(Description of the task): Scan the records below for the line containing "Rory McIlroy" and the line containing "UPCOMING WEBINAR". Copy both, plus every line between, exactly.

(Supplied information):

>>>>

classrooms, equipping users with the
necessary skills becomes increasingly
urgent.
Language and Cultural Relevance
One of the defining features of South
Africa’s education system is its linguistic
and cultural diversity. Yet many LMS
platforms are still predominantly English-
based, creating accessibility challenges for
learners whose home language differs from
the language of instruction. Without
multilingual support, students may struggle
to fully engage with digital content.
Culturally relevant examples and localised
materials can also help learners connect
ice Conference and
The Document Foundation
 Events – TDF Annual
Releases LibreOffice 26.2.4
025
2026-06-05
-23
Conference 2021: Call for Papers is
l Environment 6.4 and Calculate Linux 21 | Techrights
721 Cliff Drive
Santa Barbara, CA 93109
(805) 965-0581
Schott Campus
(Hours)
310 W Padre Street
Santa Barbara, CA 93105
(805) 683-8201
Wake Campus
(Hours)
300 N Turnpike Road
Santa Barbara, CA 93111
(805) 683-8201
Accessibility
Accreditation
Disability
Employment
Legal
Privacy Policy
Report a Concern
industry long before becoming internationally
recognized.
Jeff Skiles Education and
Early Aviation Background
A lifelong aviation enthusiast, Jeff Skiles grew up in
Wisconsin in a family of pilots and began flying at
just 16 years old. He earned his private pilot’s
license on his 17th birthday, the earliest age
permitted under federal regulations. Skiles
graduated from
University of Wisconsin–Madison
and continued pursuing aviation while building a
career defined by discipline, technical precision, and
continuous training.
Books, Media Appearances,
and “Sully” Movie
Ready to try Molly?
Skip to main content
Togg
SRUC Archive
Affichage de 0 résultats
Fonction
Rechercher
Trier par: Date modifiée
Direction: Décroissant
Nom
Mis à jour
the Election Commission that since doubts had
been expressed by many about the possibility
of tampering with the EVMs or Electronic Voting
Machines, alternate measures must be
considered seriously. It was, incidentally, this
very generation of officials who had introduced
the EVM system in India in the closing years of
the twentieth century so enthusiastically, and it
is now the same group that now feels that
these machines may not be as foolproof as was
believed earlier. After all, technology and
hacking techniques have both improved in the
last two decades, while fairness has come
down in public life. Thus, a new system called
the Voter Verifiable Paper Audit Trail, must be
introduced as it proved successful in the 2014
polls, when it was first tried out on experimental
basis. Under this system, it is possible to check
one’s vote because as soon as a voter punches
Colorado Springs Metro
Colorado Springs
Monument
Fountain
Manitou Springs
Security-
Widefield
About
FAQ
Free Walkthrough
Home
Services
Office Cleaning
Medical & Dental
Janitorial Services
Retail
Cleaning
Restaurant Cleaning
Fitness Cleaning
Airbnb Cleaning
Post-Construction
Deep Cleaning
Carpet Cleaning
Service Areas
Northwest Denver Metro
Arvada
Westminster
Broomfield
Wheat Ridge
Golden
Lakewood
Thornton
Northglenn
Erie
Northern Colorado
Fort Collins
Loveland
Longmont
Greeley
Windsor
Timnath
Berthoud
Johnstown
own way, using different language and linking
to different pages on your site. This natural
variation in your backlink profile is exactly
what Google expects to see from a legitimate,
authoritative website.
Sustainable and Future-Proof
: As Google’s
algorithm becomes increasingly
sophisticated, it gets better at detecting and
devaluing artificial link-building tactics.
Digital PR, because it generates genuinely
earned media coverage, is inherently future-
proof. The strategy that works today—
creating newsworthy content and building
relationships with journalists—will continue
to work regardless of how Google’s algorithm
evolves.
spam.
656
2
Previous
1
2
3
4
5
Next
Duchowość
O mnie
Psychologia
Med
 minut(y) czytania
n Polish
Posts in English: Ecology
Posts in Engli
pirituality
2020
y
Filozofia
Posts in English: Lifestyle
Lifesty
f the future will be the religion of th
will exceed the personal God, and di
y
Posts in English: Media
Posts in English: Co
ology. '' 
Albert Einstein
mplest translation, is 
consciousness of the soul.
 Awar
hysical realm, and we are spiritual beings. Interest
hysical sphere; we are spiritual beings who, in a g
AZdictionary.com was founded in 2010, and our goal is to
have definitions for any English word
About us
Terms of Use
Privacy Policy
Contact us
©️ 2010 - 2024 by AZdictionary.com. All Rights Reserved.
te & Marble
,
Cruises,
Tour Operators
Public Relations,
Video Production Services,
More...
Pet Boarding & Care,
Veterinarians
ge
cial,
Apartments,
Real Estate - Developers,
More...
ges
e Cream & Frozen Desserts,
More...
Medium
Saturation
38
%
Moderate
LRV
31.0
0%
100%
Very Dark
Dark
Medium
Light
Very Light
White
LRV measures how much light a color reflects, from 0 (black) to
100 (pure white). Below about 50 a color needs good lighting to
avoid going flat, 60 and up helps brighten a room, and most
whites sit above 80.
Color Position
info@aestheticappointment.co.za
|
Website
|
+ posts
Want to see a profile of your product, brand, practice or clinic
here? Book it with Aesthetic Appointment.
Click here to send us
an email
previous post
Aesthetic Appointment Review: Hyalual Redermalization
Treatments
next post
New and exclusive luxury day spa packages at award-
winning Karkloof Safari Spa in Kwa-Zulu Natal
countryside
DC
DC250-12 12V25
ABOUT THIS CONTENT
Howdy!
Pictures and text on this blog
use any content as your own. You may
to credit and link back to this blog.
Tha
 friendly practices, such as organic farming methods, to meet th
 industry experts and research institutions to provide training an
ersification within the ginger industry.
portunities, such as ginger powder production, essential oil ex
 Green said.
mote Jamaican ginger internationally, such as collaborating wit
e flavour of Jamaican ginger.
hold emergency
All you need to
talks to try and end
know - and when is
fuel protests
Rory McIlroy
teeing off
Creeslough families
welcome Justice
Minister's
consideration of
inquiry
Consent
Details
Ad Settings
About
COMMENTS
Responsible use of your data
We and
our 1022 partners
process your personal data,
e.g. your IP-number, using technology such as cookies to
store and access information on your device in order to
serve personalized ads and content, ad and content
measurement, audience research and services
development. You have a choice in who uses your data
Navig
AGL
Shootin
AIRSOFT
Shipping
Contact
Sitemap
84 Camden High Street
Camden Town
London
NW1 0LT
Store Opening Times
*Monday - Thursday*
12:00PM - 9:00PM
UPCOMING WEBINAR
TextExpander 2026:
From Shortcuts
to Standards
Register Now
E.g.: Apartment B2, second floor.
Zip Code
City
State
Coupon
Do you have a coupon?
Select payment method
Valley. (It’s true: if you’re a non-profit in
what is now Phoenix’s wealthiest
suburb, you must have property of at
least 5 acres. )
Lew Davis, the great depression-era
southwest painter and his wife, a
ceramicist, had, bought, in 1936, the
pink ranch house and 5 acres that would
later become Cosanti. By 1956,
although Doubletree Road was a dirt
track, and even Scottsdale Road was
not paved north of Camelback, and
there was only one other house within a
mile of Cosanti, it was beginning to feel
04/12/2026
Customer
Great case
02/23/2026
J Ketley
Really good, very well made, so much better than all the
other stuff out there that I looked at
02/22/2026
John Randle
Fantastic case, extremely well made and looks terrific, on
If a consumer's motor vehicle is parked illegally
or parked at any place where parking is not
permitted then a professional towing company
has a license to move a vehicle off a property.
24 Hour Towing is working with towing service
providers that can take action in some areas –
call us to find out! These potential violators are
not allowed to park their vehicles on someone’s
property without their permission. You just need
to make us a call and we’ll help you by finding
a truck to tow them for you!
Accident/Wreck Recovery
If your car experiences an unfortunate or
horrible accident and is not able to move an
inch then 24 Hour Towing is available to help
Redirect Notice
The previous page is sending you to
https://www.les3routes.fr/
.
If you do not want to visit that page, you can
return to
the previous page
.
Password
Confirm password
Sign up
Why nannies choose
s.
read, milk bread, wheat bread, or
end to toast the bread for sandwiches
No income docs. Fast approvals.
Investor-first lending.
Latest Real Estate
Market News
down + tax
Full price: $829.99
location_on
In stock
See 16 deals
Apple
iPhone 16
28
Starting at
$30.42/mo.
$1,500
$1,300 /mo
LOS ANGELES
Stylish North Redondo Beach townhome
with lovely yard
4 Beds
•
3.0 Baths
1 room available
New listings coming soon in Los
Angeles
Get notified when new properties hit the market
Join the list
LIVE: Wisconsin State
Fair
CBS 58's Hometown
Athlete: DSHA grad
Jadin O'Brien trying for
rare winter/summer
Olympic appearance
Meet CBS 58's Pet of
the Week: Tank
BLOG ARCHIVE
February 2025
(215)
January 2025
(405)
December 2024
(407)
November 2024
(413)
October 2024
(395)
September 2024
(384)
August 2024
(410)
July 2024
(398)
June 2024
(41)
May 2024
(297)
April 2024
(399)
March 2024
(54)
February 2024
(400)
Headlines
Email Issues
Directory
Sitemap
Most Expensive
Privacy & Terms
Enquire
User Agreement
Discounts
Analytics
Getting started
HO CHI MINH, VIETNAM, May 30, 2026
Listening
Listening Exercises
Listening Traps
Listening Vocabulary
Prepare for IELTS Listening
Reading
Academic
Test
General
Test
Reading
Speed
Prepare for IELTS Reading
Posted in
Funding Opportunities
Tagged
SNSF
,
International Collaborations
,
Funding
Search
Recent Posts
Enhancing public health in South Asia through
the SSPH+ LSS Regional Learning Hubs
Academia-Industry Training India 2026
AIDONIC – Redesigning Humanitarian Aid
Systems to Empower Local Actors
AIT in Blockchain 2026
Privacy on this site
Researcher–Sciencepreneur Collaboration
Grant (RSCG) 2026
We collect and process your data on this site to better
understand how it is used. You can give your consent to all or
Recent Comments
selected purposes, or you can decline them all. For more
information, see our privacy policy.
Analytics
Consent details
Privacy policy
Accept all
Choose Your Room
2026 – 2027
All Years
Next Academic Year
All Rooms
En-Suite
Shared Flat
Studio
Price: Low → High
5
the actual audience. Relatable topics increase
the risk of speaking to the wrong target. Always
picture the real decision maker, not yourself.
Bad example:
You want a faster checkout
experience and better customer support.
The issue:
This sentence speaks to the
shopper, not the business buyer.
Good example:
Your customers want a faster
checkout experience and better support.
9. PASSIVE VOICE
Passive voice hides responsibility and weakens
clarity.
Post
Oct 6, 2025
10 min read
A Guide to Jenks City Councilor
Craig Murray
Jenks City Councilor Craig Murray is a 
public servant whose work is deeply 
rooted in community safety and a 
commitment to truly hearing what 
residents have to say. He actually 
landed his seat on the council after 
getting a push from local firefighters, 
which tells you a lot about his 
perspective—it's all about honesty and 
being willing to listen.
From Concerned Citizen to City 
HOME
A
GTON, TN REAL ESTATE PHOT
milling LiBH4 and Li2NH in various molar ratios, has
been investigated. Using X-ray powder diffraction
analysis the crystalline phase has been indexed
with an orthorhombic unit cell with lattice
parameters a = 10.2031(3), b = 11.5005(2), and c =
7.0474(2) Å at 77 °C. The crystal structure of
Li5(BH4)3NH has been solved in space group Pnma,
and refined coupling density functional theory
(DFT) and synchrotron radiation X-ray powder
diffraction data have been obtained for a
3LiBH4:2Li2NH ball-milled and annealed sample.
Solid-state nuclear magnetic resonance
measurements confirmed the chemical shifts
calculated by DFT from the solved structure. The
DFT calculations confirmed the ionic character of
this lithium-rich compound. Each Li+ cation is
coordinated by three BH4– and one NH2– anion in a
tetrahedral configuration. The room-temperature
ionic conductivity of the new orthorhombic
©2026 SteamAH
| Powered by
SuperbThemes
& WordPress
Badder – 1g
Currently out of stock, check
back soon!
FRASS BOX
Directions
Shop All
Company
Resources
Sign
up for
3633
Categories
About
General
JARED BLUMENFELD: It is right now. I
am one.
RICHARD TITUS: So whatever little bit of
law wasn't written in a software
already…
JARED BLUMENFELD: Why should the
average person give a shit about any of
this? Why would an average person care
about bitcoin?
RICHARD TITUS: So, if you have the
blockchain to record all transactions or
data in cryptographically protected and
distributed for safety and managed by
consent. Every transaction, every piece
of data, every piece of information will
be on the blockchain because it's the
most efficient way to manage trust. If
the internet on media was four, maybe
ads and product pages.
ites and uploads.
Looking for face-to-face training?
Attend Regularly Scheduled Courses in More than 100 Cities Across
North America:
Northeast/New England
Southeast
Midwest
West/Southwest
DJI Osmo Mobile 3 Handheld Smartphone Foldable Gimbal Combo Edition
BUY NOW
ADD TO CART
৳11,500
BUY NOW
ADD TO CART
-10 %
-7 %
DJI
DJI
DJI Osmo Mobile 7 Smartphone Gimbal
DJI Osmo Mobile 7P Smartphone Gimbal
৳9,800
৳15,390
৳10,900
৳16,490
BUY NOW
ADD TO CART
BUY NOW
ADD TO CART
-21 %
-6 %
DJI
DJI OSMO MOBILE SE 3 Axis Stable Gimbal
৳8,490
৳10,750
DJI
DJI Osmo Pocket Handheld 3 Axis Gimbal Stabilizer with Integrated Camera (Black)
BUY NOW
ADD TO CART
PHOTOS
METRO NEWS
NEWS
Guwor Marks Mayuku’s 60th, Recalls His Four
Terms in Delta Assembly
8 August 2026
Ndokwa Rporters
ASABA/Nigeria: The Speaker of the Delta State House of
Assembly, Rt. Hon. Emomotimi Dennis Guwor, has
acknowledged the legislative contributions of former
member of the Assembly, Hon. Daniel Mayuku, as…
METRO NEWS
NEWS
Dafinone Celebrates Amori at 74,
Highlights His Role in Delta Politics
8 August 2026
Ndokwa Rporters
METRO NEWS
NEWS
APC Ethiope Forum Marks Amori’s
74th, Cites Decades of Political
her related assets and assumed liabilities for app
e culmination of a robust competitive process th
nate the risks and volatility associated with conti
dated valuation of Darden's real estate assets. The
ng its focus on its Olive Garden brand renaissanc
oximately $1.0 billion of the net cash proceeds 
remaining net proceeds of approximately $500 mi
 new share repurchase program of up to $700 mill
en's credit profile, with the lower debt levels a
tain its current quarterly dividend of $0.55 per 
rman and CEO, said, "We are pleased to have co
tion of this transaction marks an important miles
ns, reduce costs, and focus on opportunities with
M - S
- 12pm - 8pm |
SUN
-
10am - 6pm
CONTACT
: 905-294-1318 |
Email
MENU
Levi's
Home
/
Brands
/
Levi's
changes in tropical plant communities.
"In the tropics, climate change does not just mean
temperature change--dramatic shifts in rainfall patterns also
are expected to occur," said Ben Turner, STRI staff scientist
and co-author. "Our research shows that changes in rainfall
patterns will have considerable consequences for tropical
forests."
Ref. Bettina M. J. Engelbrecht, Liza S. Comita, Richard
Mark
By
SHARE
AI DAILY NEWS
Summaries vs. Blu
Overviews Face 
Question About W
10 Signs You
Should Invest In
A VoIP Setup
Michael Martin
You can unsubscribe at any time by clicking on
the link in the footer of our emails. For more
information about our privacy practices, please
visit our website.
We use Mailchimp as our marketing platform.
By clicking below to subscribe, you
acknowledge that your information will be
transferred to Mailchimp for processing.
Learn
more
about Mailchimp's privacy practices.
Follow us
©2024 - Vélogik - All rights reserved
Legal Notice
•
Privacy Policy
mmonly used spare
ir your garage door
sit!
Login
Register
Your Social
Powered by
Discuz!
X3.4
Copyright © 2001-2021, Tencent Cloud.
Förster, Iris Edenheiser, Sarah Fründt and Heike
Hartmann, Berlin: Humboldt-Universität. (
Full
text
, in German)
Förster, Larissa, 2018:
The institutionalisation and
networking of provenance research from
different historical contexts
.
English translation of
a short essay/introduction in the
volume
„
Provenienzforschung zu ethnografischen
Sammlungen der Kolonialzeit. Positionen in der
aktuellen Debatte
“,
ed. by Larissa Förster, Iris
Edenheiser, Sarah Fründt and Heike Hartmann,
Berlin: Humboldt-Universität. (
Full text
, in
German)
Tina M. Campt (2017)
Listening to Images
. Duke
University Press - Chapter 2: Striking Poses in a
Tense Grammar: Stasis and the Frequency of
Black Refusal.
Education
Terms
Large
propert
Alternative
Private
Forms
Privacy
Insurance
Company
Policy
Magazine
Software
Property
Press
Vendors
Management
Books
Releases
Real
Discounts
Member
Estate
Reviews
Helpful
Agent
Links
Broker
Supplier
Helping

<<<<

(Final answer):
Rory McIlroy
teeing off
Creeslough families
welcome Justice
Minister's
consideration of
inquiry
Consent
Details
Ad Settings
About
COMMENTS
Responsible use of your data
We and
our 1022 partners
process your personal data,
e.g. your IP-number, using technology such as cookies to
store and access information on your device in order to
serve personalized ads and content, ad and content
measurement, audience research and services
development. You have a choice in who uses your data
Navig
AGL
Shootin
AIRSOFT
Shipping
Contact
Sitemap
84 Camden High Street
Camden Town
London
NW1 0LT
Store Opening Times
*Monday - Thursday*
12:00PM - 9:00PM
UPCOMING WEBINAR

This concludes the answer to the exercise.